HOW TO COMPLETE THIS TASK → If a line in the records below contains the word "their", copy it.

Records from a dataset
%%
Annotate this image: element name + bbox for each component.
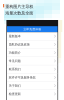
- button[interactable]: 常见问题: [7, 57, 58, 65]
- staticText: 软件许可及服务条款: [9, 76, 36, 79]
- button[interactable]: 检查更新: [7, 90, 58, 98]
- staticText: 重构图片主导权: [5, 4, 33, 9]
- button[interactable]: 立即免费体验: [7, 26, 58, 32]
- staticText: 关于我们: [9, 84, 21, 88]
- button[interactable]: 软件许可及服务条款: [7, 74, 58, 82]
- button[interactable]: 联系我们: [7, 65, 58, 73]
- button[interactable]: 关于我们: [7, 82, 58, 90]
- button[interactable]: 最新版本: [7, 32, 58, 40]
- staticText: 联系我们: [9, 67, 21, 71]
- staticText: 功能简介: [9, 51, 21, 55]
- staticText: 海量次数及全面: [5, 10, 33, 16]
- staticText: 隐私协议及政策: [9, 42, 30, 46]
- button[interactable]: 功能简介: [7, 49, 58, 57]
- staticText: 常见问题: [9, 59, 21, 63]
- staticText: 最新版本: [9, 34, 21, 38]
- staticText: 立即免费体验: [23, 27, 41, 31]
- staticText: 检查更新: [9, 92, 21, 96]
- button[interactable]: 隐私协议及政策: [7, 40, 58, 48]
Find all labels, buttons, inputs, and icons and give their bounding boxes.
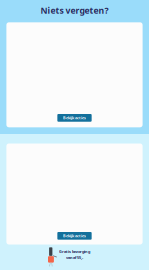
staticText: vanaf 55,-: [66, 255, 83, 260]
button[interactable]: Bekijk acties: [57, 232, 92, 240]
button[interactable]: Bekijk acties: [57, 114, 92, 122]
staticText: Bekijk acties: [63, 233, 86, 238]
staticText: Bekijk acties: [63, 115, 86, 120]
staticText: Niets vergeten?: [40, 4, 108, 16]
staticText: Gratis bezorging: [59, 249, 90, 254]
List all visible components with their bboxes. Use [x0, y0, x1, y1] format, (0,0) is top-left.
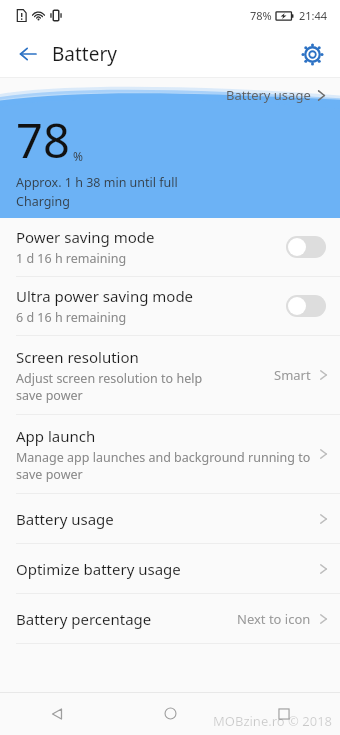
staticText: Approx. 1 h 38 min until full [16, 174, 178, 191]
staticText: Battery [52, 41, 117, 67]
staticText: Optimize battery usage [16, 559, 319, 579]
staticText: Battery percentage [16, 609, 237, 629]
staticText: 21:44 [299, 8, 328, 23]
button[interactable]: App launch [0, 415, 340, 493]
button[interactable]: Ultra power saving mode [0, 277, 340, 335]
button[interactable]: Battery usage [0, 494, 340, 543]
button[interactable]: Power saving mode [286, 236, 326, 258]
button[interactable]: Ultra power saving mode [286, 295, 326, 317]
staticText: % [73, 148, 83, 164]
button[interactable]: Back [0, 692, 114, 735]
button[interactable]: Optimize battery usage [0, 544, 340, 593]
staticText: Power saving mode [16, 227, 155, 247]
button[interactable]: Battery percentage [0, 594, 340, 643]
staticText: Manage app launches and background runni… [16, 449, 311, 482]
button[interactable]: Settings [292, 34, 332, 74]
button[interactable]: Back [8, 34, 48, 74]
staticText: Next to icon [237, 610, 311, 628]
staticText: Battery usage [226, 86, 311, 104]
staticText: Adjust screen resolution to help save po… [16, 370, 203, 403]
staticText: App launch [16, 426, 96, 446]
staticText: 1 d 16 h remaining [16, 250, 127, 267]
staticText: Battery usage [16, 509, 319, 529]
button[interactable]: Recent apps [227, 692, 340, 735]
staticText: Ultra power saving mode [16, 286, 194, 306]
staticText: Smart [274, 366, 311, 384]
staticText: Screen resolution [16, 347, 139, 367]
staticText: 78% [250, 8, 272, 23]
staticText: 6 d 16 h remaining [16, 309, 127, 326]
button[interactable]: Battery usage [224, 84, 328, 106]
staticText: MOBzine.ro © 2018 [212, 712, 332, 730]
button[interactable]: Power saving mode [0, 218, 340, 276]
button[interactable]: Screen resolution [0, 336, 340, 414]
staticText: 78 [16, 108, 70, 172]
staticText: Charging [16, 193, 71, 210]
button[interactable]: Home [114, 692, 227, 735]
%%
OUTPUT →
Find all labels, buttons, inputs, and icons and give their bounding boxes.
List all visible components with their bboxes. Use [x0, y0, x1, y1] format, (0,0) is top-left.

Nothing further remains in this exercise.